Shurtleff, a Republican, beat his Democratic contender Richards, a Democrat, by 18 percent. Shurtleff received 58 percent of the vote.
“I’m so excited to get busy and work with the people all over the state,” Shurtleff said.
Shurtleff thanked his supporters and his family in his acceptance speech and called for the start of a
new era in the Attorney General’s office.
“This is a great new era for the Republican Party and for the state. Let’s get going and fight crime,” he said.
Being positive and optimistic about the future helped win the election, Shurtleff said.
“People will see and feel in me a doer. We needed a leader that will take charge and set an example,” he said.
Trusting the voters would recognize him as a visible leader that can make a difference and take the state to a higher level, catapulted him to victory, Shurtleff said.
“I truly feel what I have to offer is good for Utah,” he said.

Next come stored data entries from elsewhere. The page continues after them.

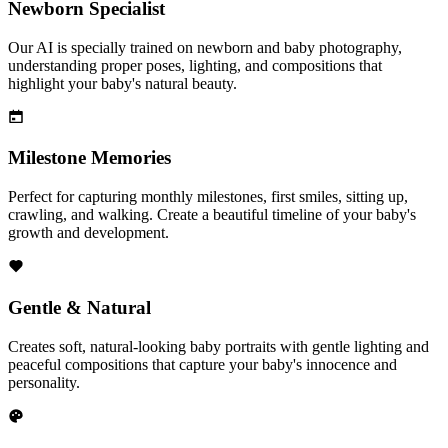
Newborn Specialist
Our AI is specially trained on newborn and baby photography,
understanding proper poses, lighting, and compositions that
highlight your baby's natural beauty.
Milestone Memories
Perfect for capturing monthly milestones, first smiles, sitting up,
crawling, and walking. Create a beautiful timeline of your baby's
growth and development.
Gentle & Natural
Creates soft, natural-looking baby portraits with gentle lighting and
peaceful compositions that capture your baby's innocence and
personality.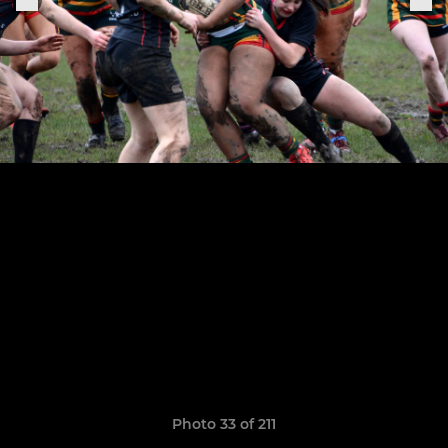
Photo 33 of 211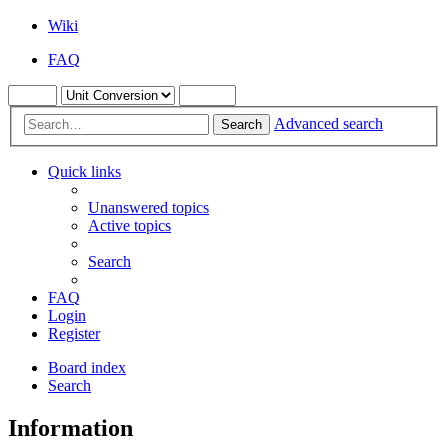
Wiki
FAQ
Advanced search
Search
Quick links
Unanswered topics
Active topics
Search
FAQ
Login
Register
Board index
Search
Information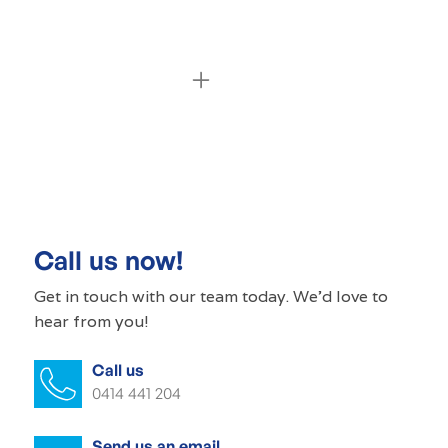
Commercial cleaning Globe Derby Park
Commercial cleaner Globe Derby Park
Commercial cleaners Globe Derby Park
Call us now!
Office cleaning Globe Derby Park
Get in touch with our
team today
. We'd love to
hear from you!
Office cleaner Globe Derby Park
Call us
Office cleaners Globe Derby Park
0414 441 204
Commercial carpet cleaning Globe
Derby Park
Send us an email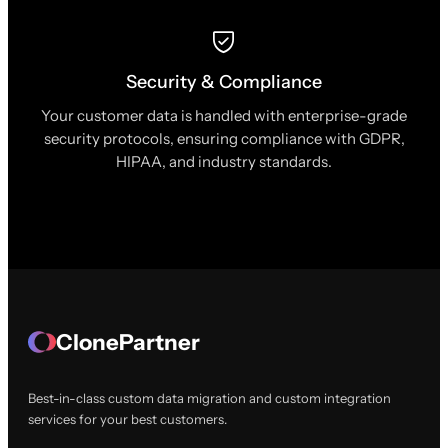
Security & Compliance
Your customer data is handled with enterprise-grade
security protocols, ensuring compliance with GDPR,
HIPAA, and industry standards.
ClonePartner
Best-in-class custom data migration and custom integration
services for your best customers.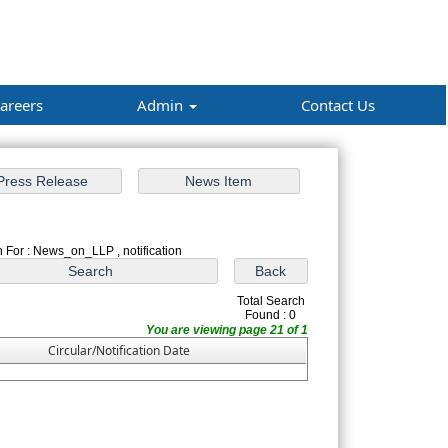
areers
Admin
Contact Us
 For : News_on_LLP , notification
Total Search
Found : 0
You are viewing page 21 of 1
Circular/Notification Date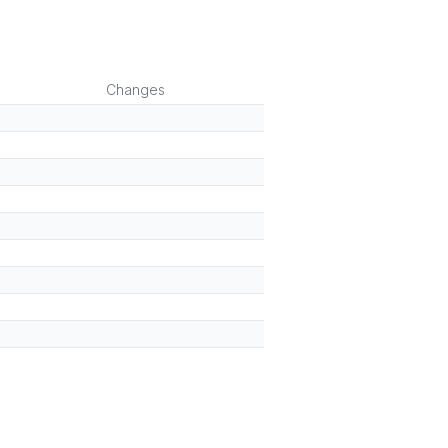
)
Changes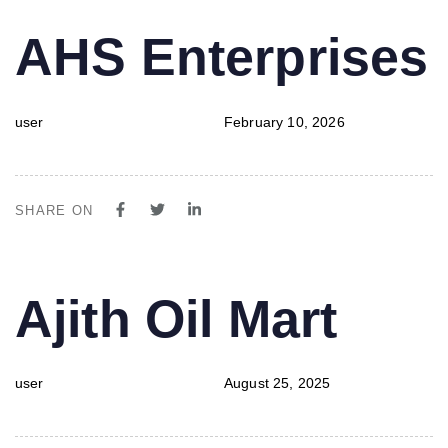
PUBLISHED
Author
Published
AHS Enterprises
IN:
on:
user
February 10, 2026
SHARE ON
PUBLISHED
Author
Published
Ajith Oil Mart
IN:
on:
user
August 25, 2025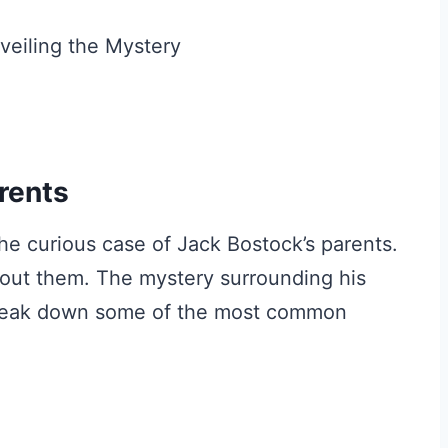
rents
the curious case of Jack Bostock’s parents.
ut them. The mystery surrounding his
s break down some of the most common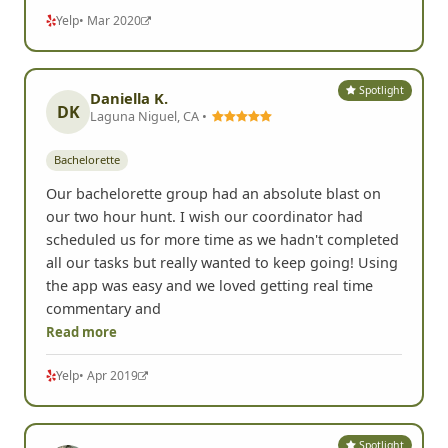
Yelp
• Mar 2020
Spotlight
Daniella K.
DK
Laguna Niguel, CA •
Bachelorette
Our bachelorette group had an absolute blast on
our two hour hunt. I wish our coordinator had
scheduled us for more time as we hadn't completed
all our tasks but really wanted to keep going! Using
the app was easy and we loved getting real time
commentary and
Read more
Yelp
• Apr 2019
Spotlight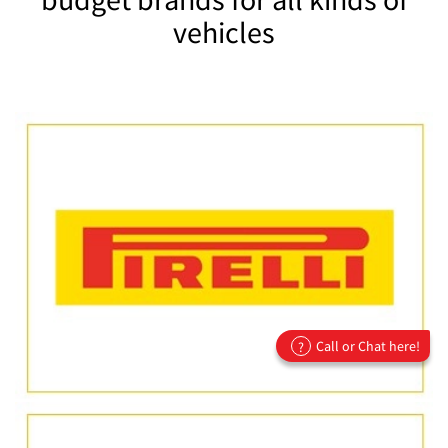
vehicles
Call or Chat here!
?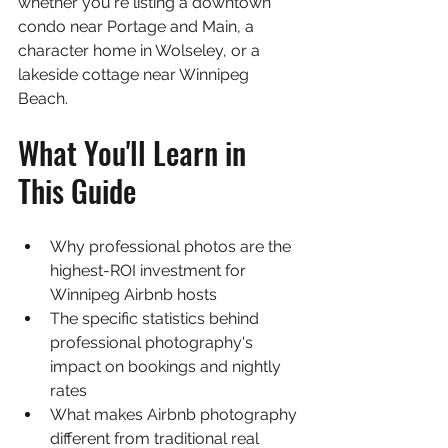
whether you're listing a downtown 
condo near Portage and Main, a 
character home in Wolseley, or a 
lakeside cottage near Winnipeg 
Beach.
What You'll Learn in 
This Guide
Why professional photos are the 
highest-ROI investment for 
Winnipeg Airbnb hosts
The specific statistics behind 
professional photography's 
impact on bookings and nightly 
rates
What makes Airbnb photography 
different from traditional real 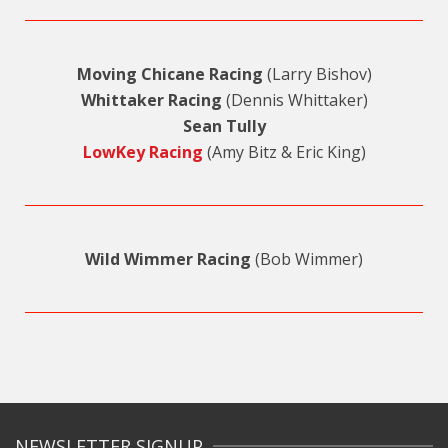
Moving Chicane Racing
(Larry Bishov)
Whittaker Racing
(Dennis Whittaker)
Sean Tully
LowKey Racing
(Amy Bitz & Eric King)
Wild Wimmer Racing
(Bob Wimmer)
NEWSLETTER SIGNUP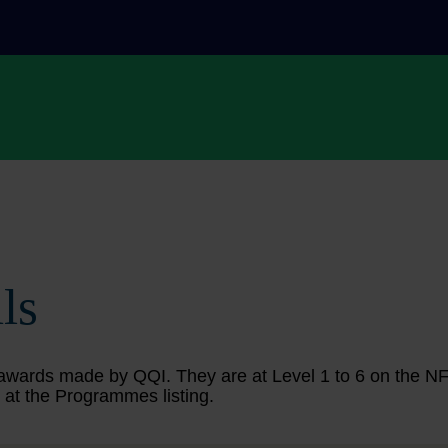
ls
ing awards made by QQI. They are at Level 1 to 6 on the 
 at the Programmes listing.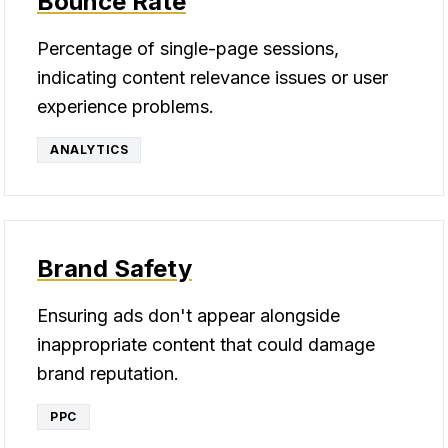
Bounce Rate
Percentage of single-page sessions,
indicating content relevance issues or user
experience problems.
ANALYTICS
Brand Safety
Ensuring ads don't appear alongside
inappropriate content that could damage
brand reputation.
PPC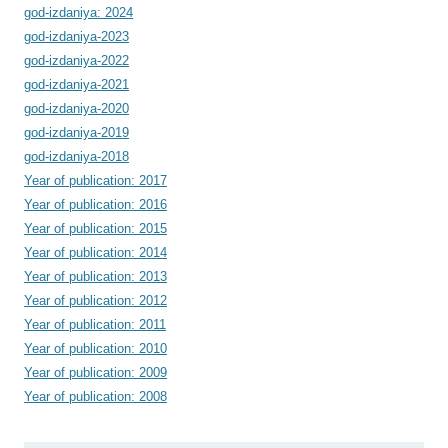
god-izdaniya: 2024
god-izdaniya-2023
god-izdaniya-2022
god-izdaniya-2021
god-izdaniya-2020
god-izdaniya-2019
god-izdaniya-2018
Year of publication: 2017
Year of publication: 2016
Year of publication: 2015
Year of publication: 2014
Year of publication: 2013
Year of publication: 2012
Year of publication: 2011
Year of publication: 2010
Year of publication: 2009
Year of publication: 2008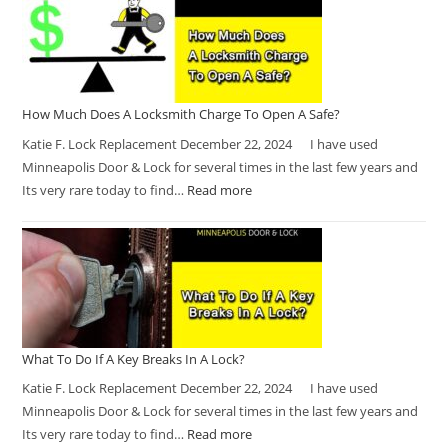
How Much Does A Locksmith Charge To Open A Safe?
Katie F. Lock Replacement December 22, 2024 I have used
Minneapolis Door & Lock for several times in the last few years and
Its very rare today to find…
Read more
What To Do If A Key Breaks In A Lock?
Katie F. Lock Replacement December 22, 2024 I have used
Minneapolis Door & Lock for several times in the last few years and
Its very rare today to find…
Read more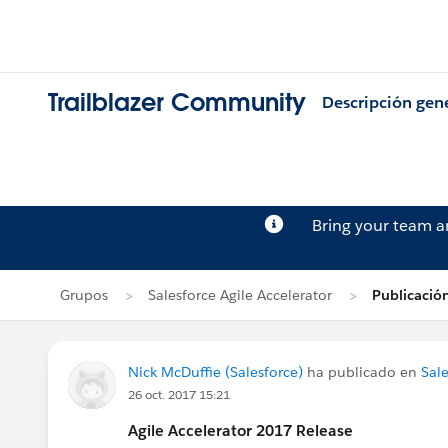
Trailblazer Community
Descripción gen
Bring your team 
Grupos
Salesforce Agile Accelerator
Publicació
Nick McDuffie (Salesforce)
ha publicado en
Sale
26 oct. 2017 15:21
Agile Accelerator 2017 Release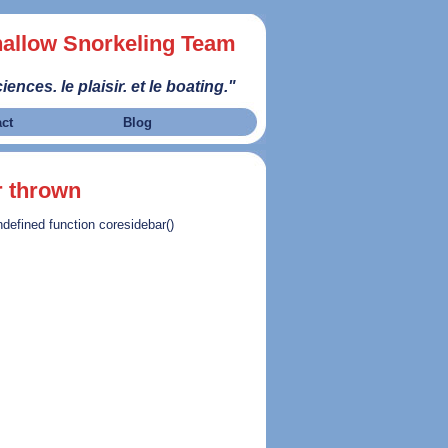
allow Snorkeling Team
iences. le plaisir. et le boating."
act
Blog
r thrown
ndefined function coresidebar()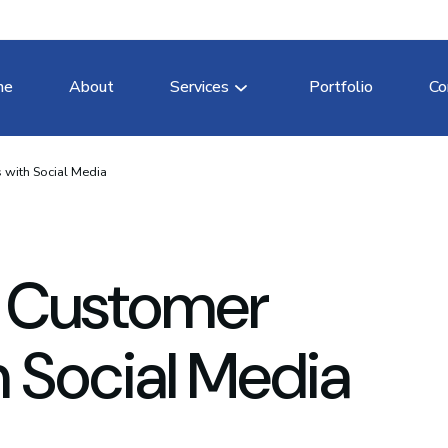
me
About
Services
Portfolio
Co
 with Social Media
 Customer
h Social Media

The transition period between election and taking office is crucial to leading the Attorney General’s office in a new direction, Shurtleff said.
Reorganizing leadership in the office will be a priority in the transitional period, he said.
Once sworn in, Shurtleff said he plans to work with the State Legislature on crime bills.
Ally Isom, Shurtleff’s campaign manager, also credited the victory to the grassroots campaigning by the volunteers.
“It’s been a challenging but rewarding campaign. It was a team effort by the volunteers,” Isom said.
Shurtleff has a hands-on leadership style that makes him approachable yet accountable and this was appealing to the voters, Isom said.
“He energizes people and brings them towards his vision,” Isom said. “Mark wants new ways to solve old problems, like crime, pornography and meth. He has real world philosophies.”
Richards, who has been Utah’s Chief Deputy Attorney General since 1993, said he did everything he could to win the election.
The Attorney General needs to be independent so a political balance can be achieved, Richards said.
Richards said he enjoyed his campaign trips to Utah County and viewed students as a vital role in politics.
“Students are very important and make a difference,” he said. “I encourage students to keep participating.”
Pam Blackum, Richard’s administrative assistant in the Attorney General’s office and also a campaign worker, said it would have helped to have had more money for the campaign.
“It’s hard to generate money early on in the campaign, and that would have helped,” she said. “But Reed is tireless and kept focus on the election.”
Everyone that has worked with Richards knows that he is smart and helps raise people to greater heights, Blackum said.
“Reed is a master implementor and was an inspiration to work for,” she said.